- **DATA FOR THE TASK**
--

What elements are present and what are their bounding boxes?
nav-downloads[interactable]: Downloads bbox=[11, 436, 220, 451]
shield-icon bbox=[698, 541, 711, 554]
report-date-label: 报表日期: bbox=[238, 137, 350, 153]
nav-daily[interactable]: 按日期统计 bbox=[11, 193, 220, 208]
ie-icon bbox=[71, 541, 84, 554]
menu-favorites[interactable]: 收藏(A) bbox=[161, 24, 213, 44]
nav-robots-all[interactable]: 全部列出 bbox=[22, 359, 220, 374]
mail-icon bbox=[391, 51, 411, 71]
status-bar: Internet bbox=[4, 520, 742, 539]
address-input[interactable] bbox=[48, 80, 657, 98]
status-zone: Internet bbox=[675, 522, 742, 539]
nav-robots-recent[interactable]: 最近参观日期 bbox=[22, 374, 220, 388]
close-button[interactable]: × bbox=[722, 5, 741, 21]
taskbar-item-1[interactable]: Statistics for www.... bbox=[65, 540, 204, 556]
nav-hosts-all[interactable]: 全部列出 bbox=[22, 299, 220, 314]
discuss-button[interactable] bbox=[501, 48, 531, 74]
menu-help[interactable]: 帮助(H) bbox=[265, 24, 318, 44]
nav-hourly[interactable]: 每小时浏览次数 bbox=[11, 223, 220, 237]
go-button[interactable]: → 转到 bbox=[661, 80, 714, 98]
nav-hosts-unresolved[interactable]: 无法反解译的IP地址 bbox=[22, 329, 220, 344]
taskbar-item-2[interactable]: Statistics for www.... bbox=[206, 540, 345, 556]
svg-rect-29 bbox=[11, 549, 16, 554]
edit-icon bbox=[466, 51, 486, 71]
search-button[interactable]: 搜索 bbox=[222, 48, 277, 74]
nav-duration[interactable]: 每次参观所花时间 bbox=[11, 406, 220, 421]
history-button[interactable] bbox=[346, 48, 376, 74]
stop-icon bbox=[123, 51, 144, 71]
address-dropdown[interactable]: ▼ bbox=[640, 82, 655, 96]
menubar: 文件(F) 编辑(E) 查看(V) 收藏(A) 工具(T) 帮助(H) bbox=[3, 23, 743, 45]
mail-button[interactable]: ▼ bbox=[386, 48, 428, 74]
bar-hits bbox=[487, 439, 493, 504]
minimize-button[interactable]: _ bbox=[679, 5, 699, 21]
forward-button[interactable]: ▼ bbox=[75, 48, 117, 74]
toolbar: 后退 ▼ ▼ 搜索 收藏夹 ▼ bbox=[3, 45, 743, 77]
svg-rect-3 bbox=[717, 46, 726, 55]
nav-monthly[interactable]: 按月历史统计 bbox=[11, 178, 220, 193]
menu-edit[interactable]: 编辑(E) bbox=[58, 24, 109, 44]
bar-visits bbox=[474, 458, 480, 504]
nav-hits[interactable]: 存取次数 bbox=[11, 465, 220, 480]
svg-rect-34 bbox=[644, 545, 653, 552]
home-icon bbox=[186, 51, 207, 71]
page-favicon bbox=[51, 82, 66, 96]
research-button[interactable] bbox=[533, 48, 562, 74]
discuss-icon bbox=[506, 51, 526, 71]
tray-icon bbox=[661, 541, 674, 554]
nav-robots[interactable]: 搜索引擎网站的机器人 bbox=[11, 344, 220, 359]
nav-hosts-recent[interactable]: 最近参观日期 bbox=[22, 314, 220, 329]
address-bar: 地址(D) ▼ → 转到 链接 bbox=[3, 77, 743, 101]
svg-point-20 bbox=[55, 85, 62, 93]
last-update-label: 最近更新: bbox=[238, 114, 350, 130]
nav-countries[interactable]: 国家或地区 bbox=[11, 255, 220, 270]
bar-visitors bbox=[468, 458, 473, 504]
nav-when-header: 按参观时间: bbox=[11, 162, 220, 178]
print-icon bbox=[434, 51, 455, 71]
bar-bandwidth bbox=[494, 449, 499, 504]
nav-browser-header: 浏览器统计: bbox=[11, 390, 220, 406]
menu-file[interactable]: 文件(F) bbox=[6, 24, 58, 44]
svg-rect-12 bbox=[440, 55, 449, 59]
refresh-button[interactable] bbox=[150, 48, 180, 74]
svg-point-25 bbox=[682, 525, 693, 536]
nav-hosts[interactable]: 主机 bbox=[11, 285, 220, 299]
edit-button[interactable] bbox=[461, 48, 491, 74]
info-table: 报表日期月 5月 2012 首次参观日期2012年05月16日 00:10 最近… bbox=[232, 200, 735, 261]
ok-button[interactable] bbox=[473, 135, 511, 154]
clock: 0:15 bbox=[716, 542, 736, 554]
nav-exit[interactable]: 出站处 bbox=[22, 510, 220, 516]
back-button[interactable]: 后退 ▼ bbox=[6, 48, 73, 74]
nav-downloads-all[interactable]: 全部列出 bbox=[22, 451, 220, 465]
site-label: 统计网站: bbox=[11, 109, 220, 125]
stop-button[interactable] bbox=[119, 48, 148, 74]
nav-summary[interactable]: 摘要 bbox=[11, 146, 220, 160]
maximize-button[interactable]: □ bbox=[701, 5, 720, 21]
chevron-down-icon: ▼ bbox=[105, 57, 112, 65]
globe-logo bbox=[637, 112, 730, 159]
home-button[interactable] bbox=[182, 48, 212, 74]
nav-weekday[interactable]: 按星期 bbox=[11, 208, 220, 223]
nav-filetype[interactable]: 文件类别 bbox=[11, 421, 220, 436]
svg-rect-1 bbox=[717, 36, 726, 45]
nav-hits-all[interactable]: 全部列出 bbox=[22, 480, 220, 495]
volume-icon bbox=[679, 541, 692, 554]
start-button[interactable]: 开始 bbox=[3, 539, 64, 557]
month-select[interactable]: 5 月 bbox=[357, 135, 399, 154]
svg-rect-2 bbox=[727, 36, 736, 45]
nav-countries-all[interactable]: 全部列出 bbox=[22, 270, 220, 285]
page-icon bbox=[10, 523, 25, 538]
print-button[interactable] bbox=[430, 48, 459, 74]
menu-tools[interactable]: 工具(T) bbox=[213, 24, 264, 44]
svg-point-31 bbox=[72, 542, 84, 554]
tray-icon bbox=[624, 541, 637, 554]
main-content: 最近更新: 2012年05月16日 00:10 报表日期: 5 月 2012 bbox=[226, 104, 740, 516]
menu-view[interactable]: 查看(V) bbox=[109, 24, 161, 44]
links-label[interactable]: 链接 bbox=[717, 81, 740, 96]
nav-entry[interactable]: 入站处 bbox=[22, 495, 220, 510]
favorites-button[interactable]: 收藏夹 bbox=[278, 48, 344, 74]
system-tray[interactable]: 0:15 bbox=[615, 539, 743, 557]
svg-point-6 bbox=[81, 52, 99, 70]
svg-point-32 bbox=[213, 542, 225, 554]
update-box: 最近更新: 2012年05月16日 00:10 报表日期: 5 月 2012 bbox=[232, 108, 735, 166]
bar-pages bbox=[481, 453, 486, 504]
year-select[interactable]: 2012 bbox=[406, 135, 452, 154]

--

All that is needed is a number: the count of lines in the listing that hold "point".

- **SOLUTION**
5